Record set:

>>>

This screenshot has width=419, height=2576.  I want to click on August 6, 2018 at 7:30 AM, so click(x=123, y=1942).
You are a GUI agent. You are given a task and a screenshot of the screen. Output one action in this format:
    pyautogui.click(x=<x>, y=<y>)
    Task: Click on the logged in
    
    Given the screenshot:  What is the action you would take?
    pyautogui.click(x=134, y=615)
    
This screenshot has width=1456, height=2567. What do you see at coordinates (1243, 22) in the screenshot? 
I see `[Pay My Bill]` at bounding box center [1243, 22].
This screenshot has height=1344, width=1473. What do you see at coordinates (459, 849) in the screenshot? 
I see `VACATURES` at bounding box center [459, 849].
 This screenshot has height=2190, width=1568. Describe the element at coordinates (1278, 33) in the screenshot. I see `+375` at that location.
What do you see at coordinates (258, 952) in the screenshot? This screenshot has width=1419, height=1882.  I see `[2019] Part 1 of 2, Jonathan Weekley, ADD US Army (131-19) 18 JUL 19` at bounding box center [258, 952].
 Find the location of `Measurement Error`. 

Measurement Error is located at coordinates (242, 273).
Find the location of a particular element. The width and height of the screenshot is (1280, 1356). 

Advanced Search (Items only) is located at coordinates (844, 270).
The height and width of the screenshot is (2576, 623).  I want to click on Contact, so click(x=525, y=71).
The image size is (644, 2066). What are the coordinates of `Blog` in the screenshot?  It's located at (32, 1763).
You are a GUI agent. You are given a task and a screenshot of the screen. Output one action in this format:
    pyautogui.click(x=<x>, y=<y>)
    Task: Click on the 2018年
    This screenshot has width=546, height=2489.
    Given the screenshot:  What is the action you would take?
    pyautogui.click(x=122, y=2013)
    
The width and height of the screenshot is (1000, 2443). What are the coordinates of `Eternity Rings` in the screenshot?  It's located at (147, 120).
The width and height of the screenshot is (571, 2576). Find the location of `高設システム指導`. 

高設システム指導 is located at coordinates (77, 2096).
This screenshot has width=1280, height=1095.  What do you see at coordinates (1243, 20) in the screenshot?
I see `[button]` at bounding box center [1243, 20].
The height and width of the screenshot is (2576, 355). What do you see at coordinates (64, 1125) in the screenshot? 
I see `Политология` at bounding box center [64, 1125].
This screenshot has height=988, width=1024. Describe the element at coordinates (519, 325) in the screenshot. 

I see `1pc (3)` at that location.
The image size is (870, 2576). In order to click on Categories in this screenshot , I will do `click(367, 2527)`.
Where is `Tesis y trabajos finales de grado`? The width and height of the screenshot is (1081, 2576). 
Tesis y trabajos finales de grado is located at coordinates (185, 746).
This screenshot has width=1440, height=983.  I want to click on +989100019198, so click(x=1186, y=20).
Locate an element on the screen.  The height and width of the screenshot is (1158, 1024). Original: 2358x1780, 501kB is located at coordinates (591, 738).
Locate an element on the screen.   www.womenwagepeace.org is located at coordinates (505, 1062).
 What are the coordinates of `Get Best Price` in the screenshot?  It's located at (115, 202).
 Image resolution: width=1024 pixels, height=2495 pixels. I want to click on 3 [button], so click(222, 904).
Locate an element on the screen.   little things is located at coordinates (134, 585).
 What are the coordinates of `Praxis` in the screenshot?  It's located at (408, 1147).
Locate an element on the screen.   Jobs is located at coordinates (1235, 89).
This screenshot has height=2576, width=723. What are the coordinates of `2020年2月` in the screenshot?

<<<

Brief:
Return all the lines above exactly as given.

Answer to the problem:
This screenshot has width=419, height=2576.  I want to click on August 6, 2018 at 7:30 AM, so click(x=123, y=1942).
You are a GUI agent. You are given a task and a screenshot of the screen. Output one action in this format:
    pyautogui.click(x=<x>, y=<y>)
    Task: Click on the logged in
    
    Given the screenshot:  What is the action you would take?
    pyautogui.click(x=134, y=615)
    
This screenshot has width=1456, height=2567. What do you see at coordinates (1243, 22) in the screenshot? 
I see `[Pay My Bill]` at bounding box center [1243, 22].
This screenshot has height=1344, width=1473. What do you see at coordinates (459, 849) in the screenshot? 
I see `VACATURES` at bounding box center [459, 849].
 This screenshot has height=2190, width=1568. Describe the element at coordinates (1278, 33) in the screenshot. I see `+375` at that location.
What do you see at coordinates (258, 952) in the screenshot? This screenshot has width=1419, height=1882.  I see `[2019] Part 1 of 2, Jonathan Weekley, ADD US Army (131-19) 18 JUL 19` at bounding box center [258, 952].
 Find the location of `Measurement Error`. 

Measurement Error is located at coordinates (242, 273).
Find the location of a particular element. The width and height of the screenshot is (1280, 1356). 

Advanced Search (Items only) is located at coordinates (844, 270).
The height and width of the screenshot is (2576, 623).  I want to click on Contact, so click(x=525, y=71).
The image size is (644, 2066). What are the coordinates of `Blog` in the screenshot?  It's located at (32, 1763).
You are a GUI agent. You are given a task and a screenshot of the screen. Output one action in this format:
    pyautogui.click(x=<x>, y=<y>)
    Task: Click on the 2018年
    This screenshot has width=546, height=2489.
    Given the screenshot:  What is the action you would take?
    pyautogui.click(x=122, y=2013)
    
The width and height of the screenshot is (1000, 2443). What are the coordinates of `Eternity Rings` in the screenshot?  It's located at (147, 120).
The width and height of the screenshot is (571, 2576). Find the location of `高設システム指導`. 

高設システム指導 is located at coordinates (77, 2096).
This screenshot has width=1280, height=1095.  What do you see at coordinates (1243, 20) in the screenshot?
I see `[button]` at bounding box center [1243, 20].
The height and width of the screenshot is (2576, 355). What do you see at coordinates (64, 1125) in the screenshot? 
I see `Политология` at bounding box center [64, 1125].
This screenshot has height=988, width=1024. Describe the element at coordinates (519, 325) in the screenshot. 

I see `1pc (3)` at that location.
The image size is (870, 2576). In order to click on Categories in this screenshot , I will do `click(367, 2527)`.
Where is `Tesis y trabajos finales de grado`? The width and height of the screenshot is (1081, 2576). 
Tesis y trabajos finales de grado is located at coordinates (185, 746).
This screenshot has width=1440, height=983.  I want to click on +989100019198, so click(x=1186, y=20).
Locate an element on the screen.  The height and width of the screenshot is (1158, 1024). Original: 2358x1780, 501kB is located at coordinates (591, 738).
Locate an element on the screen.   www.womenwagepeace.org is located at coordinates (505, 1062).
 What are the coordinates of `Get Best Price` in the screenshot?  It's located at (115, 202).
 Image resolution: width=1024 pixels, height=2495 pixels. I want to click on 3 [button], so click(222, 904).
Locate an element on the screen.   little things is located at coordinates (134, 585).
 What are the coordinates of `Praxis` in the screenshot?  It's located at (408, 1147).
Locate an element on the screen.   Jobs is located at coordinates (1235, 89).
This screenshot has height=2576, width=723. What are the coordinates of `2020年2月` in the screenshot?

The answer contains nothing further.